(Beginning of Records to process)

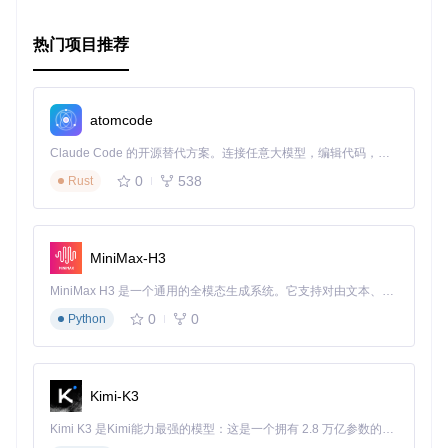
热门项目推荐
atomcode
Claude Code 的开源替代方案。连接任意大模型，编辑代码，运行命令，自动验证 — 全自动执行。用 Rust 构建，极致性能。 ｜ An open-source alternative to Claude Code. Connect any LLM, edit code, run commands, and verify changes — autonomously. Built in Rust for speed. Get Started
0
538
Rust
MiniMax-H3
MiniMax H3 是一个通用的全模态生成系统。它支持对由文本、图像、视频和音频组成的多模态上下文进行统一理解，并能生成分辨率高达 2K、时长可达 15 秒的带原生立体声音频的视频。得益于面向任务泛化的系统设计，H3 在预训练阶段就已具备广泛的多模态上下文理解与生成能力，能够出色地执行复杂的多模态指令。
0
0
Python
Kimi-K3
Kimi K3 是Kimi能力最强的模型：这是一个拥有 2.8 万亿参数的混合专家（MoE）模型，具备原生视觉理解能力，并支持 100 万 token 的上下文窗口。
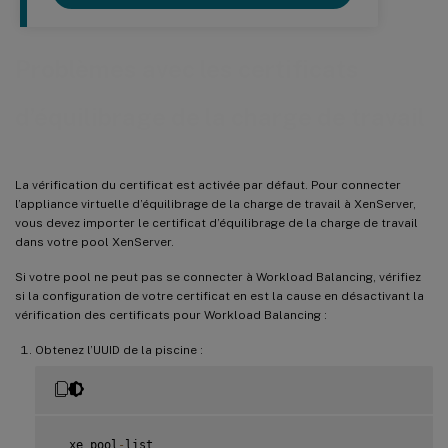
Problèmes avec les certificats
d’équilibrage de la charge de travail
La vérification du certificat est activée par défaut. Pour connecter
l’appliance virtuelle d’équilibrage de la charge de travail à XenServer,
vous devez importer le certificat d’équilibrage de la charge de travail
dans votre pool XenServer.
Si votre pool ne peut pas se connecter à Workload Balancing, vérifiez
si la configuration de votre certificat en est la cause en désactivant la
vérification des certificats pour Workload Balancing :
Obtenez l’UUID de la piscine :
  xe pool
-
list
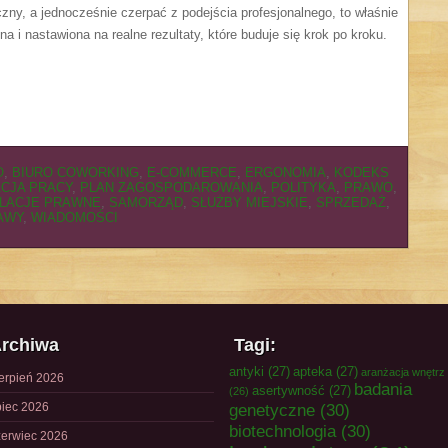
zny, a jednocześnie czerpać z podejścia profesjonalnego, to właśnie
tna i nastawiona na realne rezultaty, które buduje się krok po kroku.
O
,
BIURO COWORKING
,
E-COMMERCE
,
ERGONOMIA
,
KODEKS
CJA PRACY
,
PLAN ZAGOSPODAROWANIA
,
POLITYKA
,
PRAWO
,
LACJE PRAWNE
,
SAMORZĄD
,
SŁUŻBY MIEJSKIE
,
SPRZEDAŻ
,
AWY
,
WIADOMOŚCI
rchiwa
Tagi:
antyki
(27)
apteka
(27)
aranżacja wnętrz
ierpień 2026
badania
asertywność
(27)
(26)
piec 2026
genetyczne
(30)
biotechnologia
(30)
zerwiec 2026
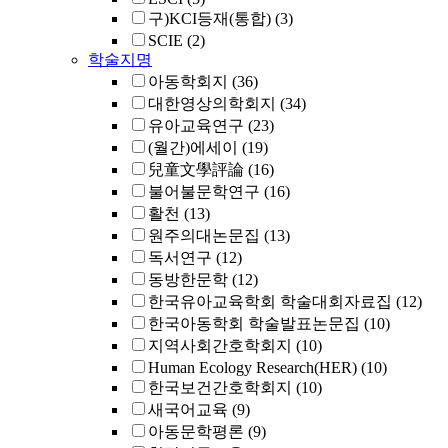
구)KCI등재(통합)
(3)
SCIE
(2)
학술지명
아동학회지
(36)
대한영상의학회지
(34)
유아교육연구
(23)
(월간)에세이
(19)
兒童文學評論
(16)
불어불문학연구
(16)
활천
(13)
원주의대논문집
(13)
독서연구
(12)
동방한문학
(12)
한국유아교육학회 학술대회자료집
(12)
한국아동학회 학술발표논문집
(10)
지역사회간호학회지
(10)
Human Ecology Research(HER)
(10)
한국보건간호학회지
(10)
새국어교육
(9)
아동문학평론
(9)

(End of Records to process)

▶ Problem to solve:
Report, from the entries above, each line where "charge" is found.

▶ Task output:
d’équilibrage de la charge de travail
l’appliance virtuelle d’équilibrage de la charge de travail à XenServer,
vous devez importer le certificat d’équilibrage de la charge de travail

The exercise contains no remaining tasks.